D’autres phénomènes scientifiques deviennent des matériaux du récit : la manière paradoxale de neutraliser une bombe nucléaire, l’utilisation des nanomatériaux comme « poignards volants », en une actualisation des films de sabres et de ninjas, ou « le problème à trois corps » que cherche à résoudre le mathématicien paresseux et surdoué Wei Cheng.

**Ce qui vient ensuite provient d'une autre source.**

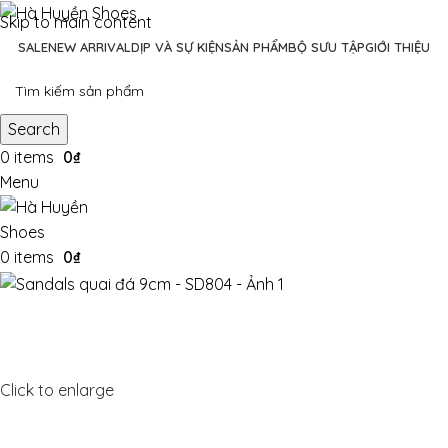
Skip to main content
SALE
NEW ARRIVAL
DỊP VÀ SỰ KIỆN
SẢN PHẨM
BỘ SƯU TẬP
GIỚI THIỆU
Search
0
items
0
₫
Menu
0
items
0
₫
Click to enlarge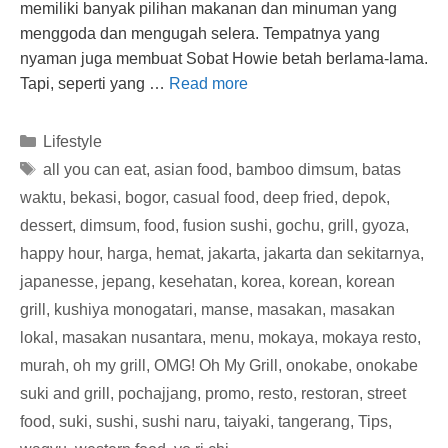
memiliki banyak pilihan makanan dan minuman yang
menggoda dan mengugah selera. Tempatnya yang
nyaman juga membuat Sobat Howie betah berlama-lama.
Tapi, seperti yang …
Read more
Categories
Lifestyle
Tags
all you can eat
,
asian food
,
bamboo dimsum
,
batas
waktu
,
bekasi
,
bogor
,
casual food
,
deep fried
,
depok
,
dessert
,
dimsum
,
food
,
fusion sushi
,
gochu
,
grill
,
gyoza
,
happy hour
,
harga
,
hemat
,
jakarta
,
jakarta dan sekitarnya
,
japanesse
,
jepang
,
kesehatan
,
korea
,
korean
,
korean
grill
,
kushiya monogatari
,
manse
,
masakan
,
masakan
lokal
,
masakan nusantara
,
menu
,
mokaya
,
mokaya resto
,
murah
,
oh my grill
,
OMG! Oh My Grill
,
onokabe
,
onokabe
suki and grill
,
pochajjang
,
promo
,
resto
,
restoran
,
street
food
,
suki
,
sushi
,
sushi naru
,
taiyaki
,
tangerang
,
Tips
,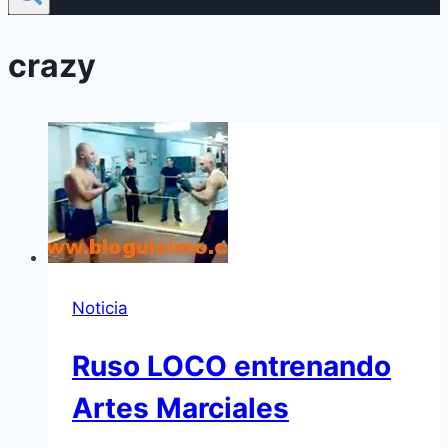
crazy
Noticia
Ruso LOCO entrenando
Artes Marciales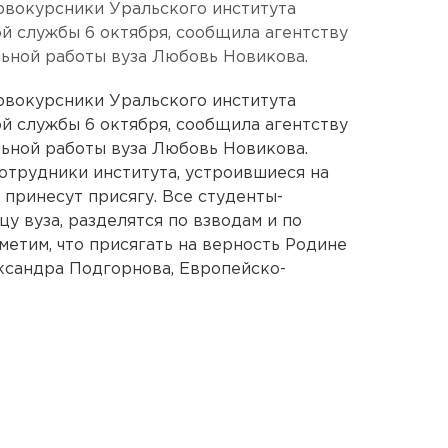
рвокурсники Уральского института
й службы 6 октября, сообщила агентству
ьной работы вуза Любовь Новикова.
рвокурсники Уральского института
й службы 6 октября, сообщила агентству
ьной работы вуза Любовь Новикова.
отрудники института, устроившиеся на
 принесут присягу. Все студенты-
у вуза, разделятся по взводам и по
метим, что присягать на верность Родине
ександра Подгорнова, Европейско-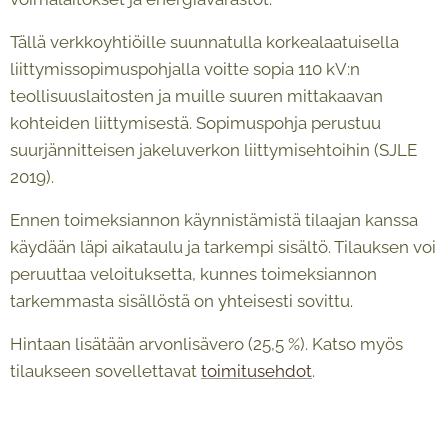
Tällä verkkoyhtiöille suunnatulla korkealaatuisella
liittymissopimuspohjalla voitte sopia 110 kV:n
teollisuuslaitosten ja muille suuren mittakaavan
kohteiden liittymisestä. Sopimuspohja perustuu
suurjännitteisen jakeluverkon liittymisehtoihin (SJLE
2019).
Ennen toimeksiannon käynnistämistä tilaajan kanssa
käydään läpi aikataulu ja tarkempi sisältö. Tilauksen voi
peruuttaa veloituksetta, kunnes toimeksiannon
tarkemmasta sisällöstä on yhteisesti sovittu.
Hintaan lisätään arvonlisävero (25,5 %). Katso myös
tilaukseen sovellettavat
toimitusehdot
.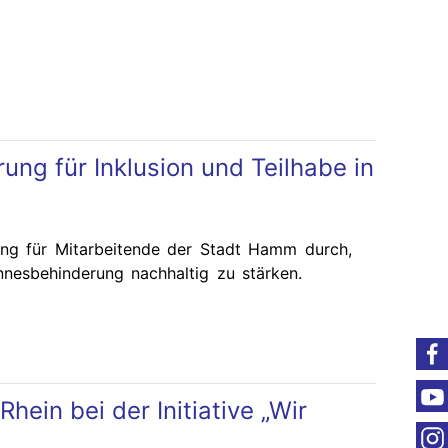
rung für Inklusion und Teilhabe in
ng für Mitarbeitende der Stadt Hamm durch,
nesbehinderung nachhaltig zu stärken.
ein bei der Initiative „Wir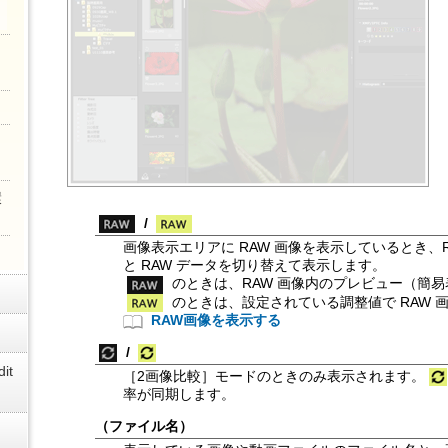
環
/
画像表示エリアに RAW 画像を表示しているとき、
と RAW データを切り替えて表示します。
のときは、RAW 画像内のプレビュー（簡
のときは、設定されている調整値で RAW 
RAW画像を表示する
/
it
［
2画像比較
］モードのときのみ表示されます。
率が同期します。
（ファイル名）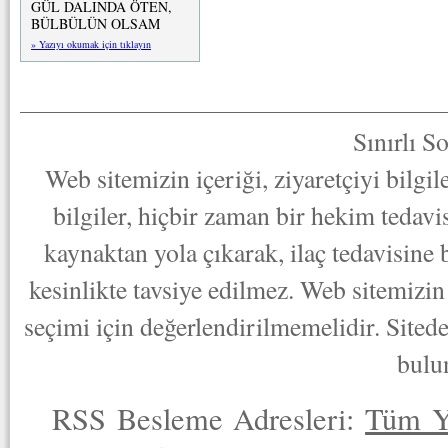
GÜL DALINDA ÖTEN,
BÜLBÜLÜN OLSAM
» Yazıyı okumak için tıklayın
Sınırlı S
Web sitemizin içeriği, ziyaretçiyi bilgi
bilgiler, hiçbir zaman bir hekim tedav
kaynaktan yola çıkarak, ilaç tedavisine
kesinlikte tavsiye edilmez. Web sitemizin 
seçimi için değerlendirilmemelidir. Sited
bulu
RSS Besleme Adresleri:
Tüm Y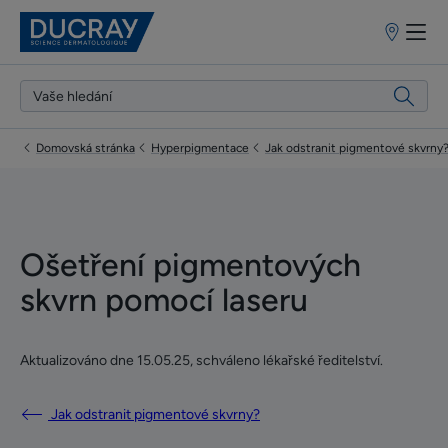
Prodejní
místa
Domovská stránka
Hyperpigmentace
Jak odstranit pigmentové skvrny
Ošetření pigmentových
skvrn pomocí laseru
Aktualizováno dne
15.05.25
, schváleno
lékařské ředitelství
.
Jak odstranit pigmentové skvrny?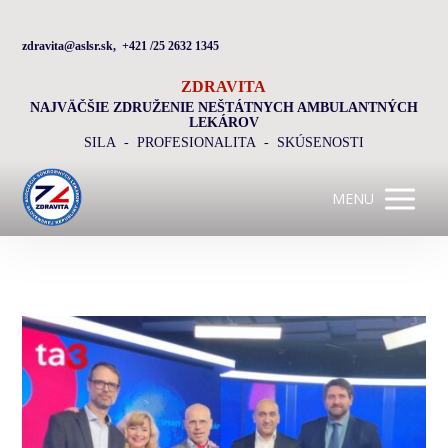
zdravita@aslsr.sk, +421 /25 2632 1345
ZDRAVITA
NAJVÄČŠIE ZDRUŽENIE NEŠTÁTNYCH AMBULANTNÝCH
LEKÁROV
SILA - PROFESIONALITA - SKÚSENOSTI
MENU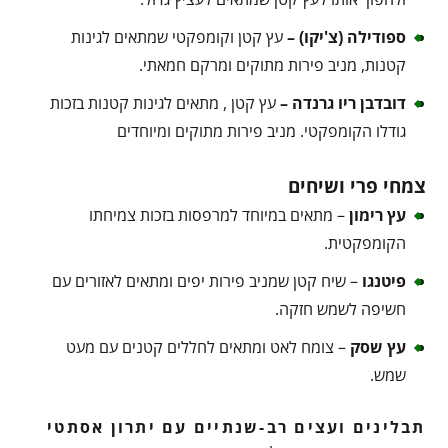
ספודילה (צ'יקו) –
עץ קטן וקומפקטי שמתאים לגינות
קטנות, מניב פירות מתוקים ומרקם חמאתי.
דובדבן ריו גרנדה –
עץ קטן , מתאים לגינות קטנות בזכות
גודלו הקומפקטי. מניב פירות מתוקים ומיוחדים
צמחי פרי ושיחים
עץ רימון
– מתאים במיוחד למרפסות בזכות צמיחתו
הקומפקטית.
פיטנגו
– שיח קטן שמניב פירות יפים ומתאים לאזורים עם
חשיפה לשמש חזקה.
עץ שסק
– צומח לאט ומתאים לחללים קטנים עם מעט
שמש.
תבלינים ועצים רב-שנתיים עם יתרון אסתטי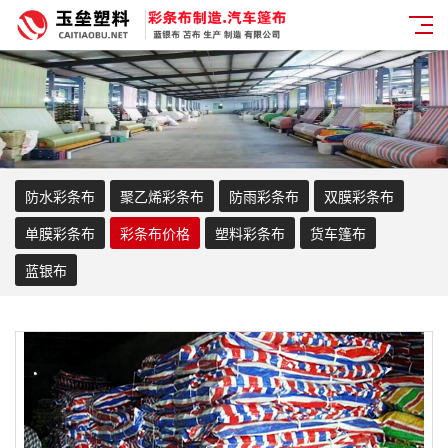
防水彩条布
聚乙烯彩条布
防雨彩条布
双膜彩条布
单膜彩条布
彩条布价格
塑料彩条布
货车篷布
蓝银布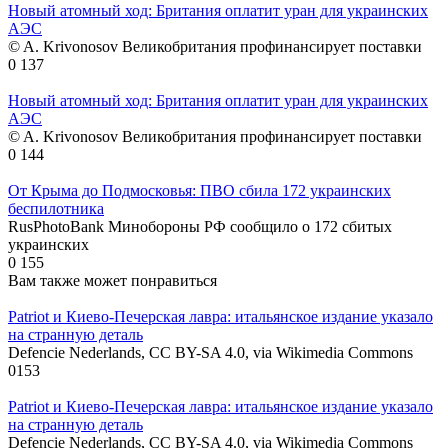
Новый атомный ход: Британия оплатит уран для украинских
АЭС
© A. Krivonosov Великобритания профинансирует поставки
0
137
Новый атомный ход: Британия оплатит уран для украинских
АЭС
© A. Krivonosov Великобритания профинансирует поставки
0
144
От Крыма до Подмосковья: ПВО сбила 172 украинских
беспилотника
RusPhotoBank Минобороны РФ сообщило о 172 сбитых
украинских
0
155
Вам также может понравиться
Patriot и Киево-Печерская лавра: итальянское издание указало
на странную деталь
Defencie Nederlands, CC BY-SA 4.0, via Wikimedia Commons
0
153
Patriot и Киево-Печерская лавра: итальянское издание указало
на странную деталь
Defencie Nederlands, CC BY-SA 4.0, via Wikimedia Commons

Inversant la perspective, la fin du livre souligne l’enchaînement des causes et des effets et suggère les conséquences indirectes à long terme du totalitarisme, de l’insensibilité et du déni de la raison. Le roman n’est pas dépourvu de meurtres et de complots, mais il vaut surtout par la capacité de Liu Cixin de faire de la science une véritable matière romanesque, de la mêler à notre imaginaire, aux grandes interrogations comme aux émotions, à la poésie comme à la nostalgie. Wang Miao et l’irritant et rusé commissaire Shi Qiang inventeront-ils de nouvelles fonctions aux « poignards volants » ? Ye Wenjie connaîtra-t-elle enfin l’apaisement ? Le désinvolte Wei Cheng trouvera-t-il la solution du « problème à trois corps » ? Vous le saurez (sans doute) en lisant les deux livres à venir de la trilogie.